Sure, OT has text figured out (although it took some time to fix the details). However, I am personally interested in more complex data structures such as matrices (bitmap) and trees (vector graphics, rich text), where you want to maintain the meaning of, say, the rotation of a layer. Even with sound, which can be kind of seen like a list, using the same primitives as with text would yield strange results.
It is harder to tweak an OT algorithm to go closer to the intention of the user (which I do heavily in Canop for text) as it is completely independent from the proof that is needed to maintain convergence.
To me, adding collaboration to an operation-based editor should be as simple as adding an undo/redo system.
I absolutely think that OT was a phenomenal achievement, but in a couple of years, I hope it won't be the go-to choice.
Its not actually necessary to add any new primitives though. Most of the time, composite operations can represent higher-level operations. I'll expand on this below.

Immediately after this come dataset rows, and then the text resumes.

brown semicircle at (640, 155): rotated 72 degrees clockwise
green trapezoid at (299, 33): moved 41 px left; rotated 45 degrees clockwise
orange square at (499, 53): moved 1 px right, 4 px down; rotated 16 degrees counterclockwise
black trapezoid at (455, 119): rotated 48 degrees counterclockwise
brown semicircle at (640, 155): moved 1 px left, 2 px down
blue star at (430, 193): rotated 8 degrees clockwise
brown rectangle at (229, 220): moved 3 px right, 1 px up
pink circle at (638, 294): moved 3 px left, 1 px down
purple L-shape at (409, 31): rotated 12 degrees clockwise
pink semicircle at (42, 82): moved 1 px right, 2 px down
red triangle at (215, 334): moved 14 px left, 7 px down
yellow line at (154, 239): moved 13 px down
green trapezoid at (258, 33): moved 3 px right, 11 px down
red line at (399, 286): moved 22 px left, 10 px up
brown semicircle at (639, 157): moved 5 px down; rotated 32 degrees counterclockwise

> I am personally interested in more complex data structures such as matrices and trees
Trees can be modelled in OT using only the primitives of insert, update, and delete, providing that you support linear addresses (i.e. paths). We know from Lisp that everything else can be modelled from trees, so you effectively get a general-purpose system from just three primitives. CoPowerPoint was implemented using this approach and allows arbitrary graphical editing.
Still, avoiding OT has led to some interesting new ideas and I look forward to seeing how things progress.
did you end up using https://github.com/markdown-it/markdown-it for the AST pass?
Sounds very interesting to me. This is an editor I have been looking for so long. Google's Kix generates a lot of DOM elements. Medium's sounds good in theory, but I haven't been able to try it due to the requirement of Twitter, and its clones just mimic the interface, not the functionality (still using contentEditable).
The closest one I saw was Aloha Editor v2. A little bit buggy and lack of document.
But I realize I don't need collaborative editing. Hopefully this will be separated into a component instead of built-in. Not all rich text editors need collaboration.
https://www.indiegogo.com/projects/prosemirror/#/story
An index/offset based approach isn't the best solution, even with OT. Instead, we should have been looking at this problem as a linked list, where every character has a unique ID that can be pointed to. Doing operations this way is safe and becomes idempotent.
I'm busy building a database to back this type of data, but will be implementing a solution using this approach soon. Great work to everybody else hitting this problem, keep it up!